Notice how super() calls the next class in MRO, not necessarily the parent. This is cooperative multiple inheritance.
Rule: Always use super() in inheritance hierarchies, even for single inheritance. It’s future-proof.
Descriptors are the secret sauce behind properties, methods, and class methods. A descriptor is an object that defines one of __get__, __set__, or __delete__.
When you define a property using @property, you are actually creating a descriptor instance in the class. python 3 deep dive part 4 oop high quality
How it works:
If a class attribute defines __get__, accessing obj.attr becomes AttributeClass.__get__(attr, obj, type(obj)).
Example: A Validator Descriptor
class ValidString:
def __set_name__(self, owner, name):
self.name = name
def __get__(self, obj, owner):
return obj.__dict__.get(self.name)
def __set__(self, obj, value):
if not isinstance(value, str):
raise TypeError(f"self.name must be a string")
obj.__dict__[self.name] = value
class Person:
name = ValidString() # Using the descriptor
p = Person()
p.name = "Alice" # Works
# p.name = 123 # Raises TypeError
This is how Django models and SQLAlchemy columns work under the hood.

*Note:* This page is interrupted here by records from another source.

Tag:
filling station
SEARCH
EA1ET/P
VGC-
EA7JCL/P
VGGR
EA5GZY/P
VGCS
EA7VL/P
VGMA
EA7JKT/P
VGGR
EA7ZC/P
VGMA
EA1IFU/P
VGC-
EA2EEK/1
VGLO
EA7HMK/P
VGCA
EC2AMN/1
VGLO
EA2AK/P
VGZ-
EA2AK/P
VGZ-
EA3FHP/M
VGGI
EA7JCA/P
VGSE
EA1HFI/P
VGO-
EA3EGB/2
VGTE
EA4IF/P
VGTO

By default, == checks for value equality (calling __eq__), while is checks for identity (memory address via id()). Notice how super() calls the next class in
a = [1, 2]
b = [1, 2]
print(a == b) # True (Values are equal)
print(a is b) # False (Different objects in memory)
In Python, classes are objects too. Just as instances are created by classes, classes are created by metaclasses. The default metaclass is type.
class Point:
__slots__ = ('x', 'y')
def __init__(self, x, y):
self.x = x
self.y = y
super() is not just "call parent method". In Python, super() delegates to the next class in the Method Resolution Order (MRO).
Common mistake:
class A:
def show(self):
print("A")
class B(A):
def show(self):
print("B")
super().show() # Works, but rigid
Real power: Cooperative multiple inheritance: Descriptors are the secret sauce behind properties, methods,
class Base:
def process(self):
print("Base")
class LogMixin:
def process(self):
print("Logging start")
super().process()
print("Logging end")
class ValidateMixin:
def process(self):
print("Validating")
super().process()
class Concrete(LogMixin, ValidateMixin, Base):
pass
c = Concrete()
c.process()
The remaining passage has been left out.